I am new here and i have this computer(by clicking on the link):

http://www.2send.us/uploads/22f7ed8d44.txt

and i have Ati Radeon X1600 Series 

and i got this problem on this picture:








Do you know how i solve this problem?


----------



## GJSNeptune (Apr 28, 2007)

What drivers are you using? Were they cleanly installed?


----------



## Shark3000 (Apr 28, 2007)

I installed the lastest driver that is Version 7.4 yesturday and before it, i removed the old driver before installing the new one


----------



## GJSNeptune (Apr 28, 2007)

How did you remove the old drivers? You could also try older versions. Then there's the Omega drivers.

Very possible that it isn't a driver issue though.


----------



## Shark3000 (Apr 28, 2007)

i uninstalled the old driver on add/remove programs in control panel

what is omega driver?


----------



## GJSNeptune (Apr 28, 2007)

I'm not sure what the problem is. I don't have any experience with the x1600.

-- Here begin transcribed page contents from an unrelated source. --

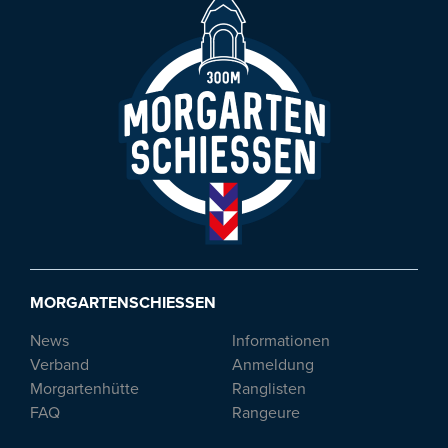
MORGARTENSCHIESSEN
News
Informationen
Verband
Anmeldung
Morgartenhütte
Ranglisten
FAQ
Rangeure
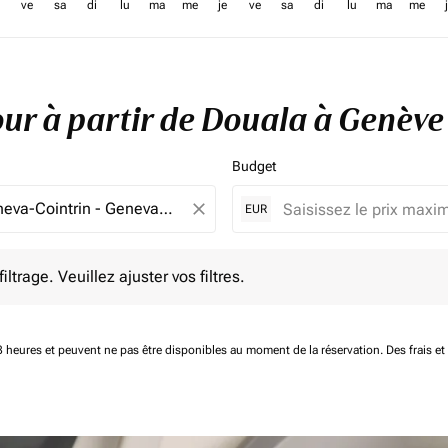
ve
sa
di
lu
ma
me
je
ve
sa
di
lu
ma
me
tour à partir de Douala à Genèv
Budget
close
EUR
e. Veuillez ajuster vos filtres.
ltrage. Veuillez ajuster vos filtres.
 48 heures et peuvent ne pas être disponibles au moment de la réservation.
Des frais e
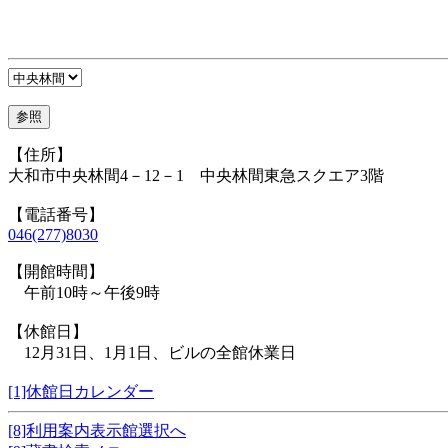
【住所】
大和市中央林間4－12－1 中央林間東急スクエア3階
【電話番号】
046(277)8030
【開館時間】
午前10時～午後9時
【休館日】
12月31日、1月1日、ビルの全館休業日
[1]休館日カレンダー
[8]利用案内表示館選択へ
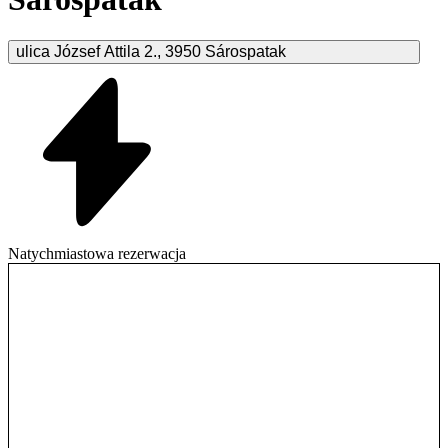
ulica József Attila
2.
,
3950
Sárospatak
Natychmiastowa rezerwacja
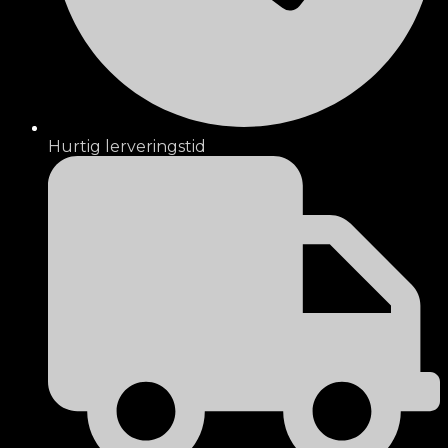
Hurtig lerveringstid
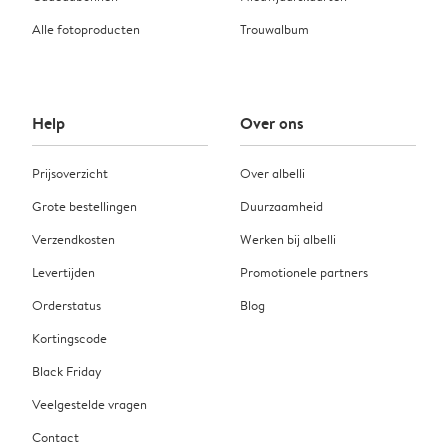
Alle fotoproducten
Trouwalbum
Help
Over ons
Prijsoverzicht
Over albelli
Grote bestellingen
Duurzaamheid
Verzendkosten
Werken bij albelli
Levertijden
Promotionele partners
Orderstatus
Blog
Kortingscode
Black Friday
Veelgestelde vragen
Contact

The Omega drivers are third-party. http://www.omegadrivers.net. They offer a lot of tweaks and customizations.


----------



## theonetruewill (Apr 28, 2007)

Just humour me and try using the 0.24 version of ATi tool. In my opinion 0.26 has a lot of little bugs. 0.24 is more stable, and I never have any problems with it.


----------



## Shark3000 (Apr 30, 2007)

The pictures that i show for you, the problem found in all computer-games like GTA:SA


----------



## Shark3000 (May 11, 2007)

Just look at these pictures:


----------



## Garb3 (May 11, 2007)

i have only ever seen things like that on a ps2 when i left the vent on the front and it got a really think layer of dust on it(heat issue):S


----------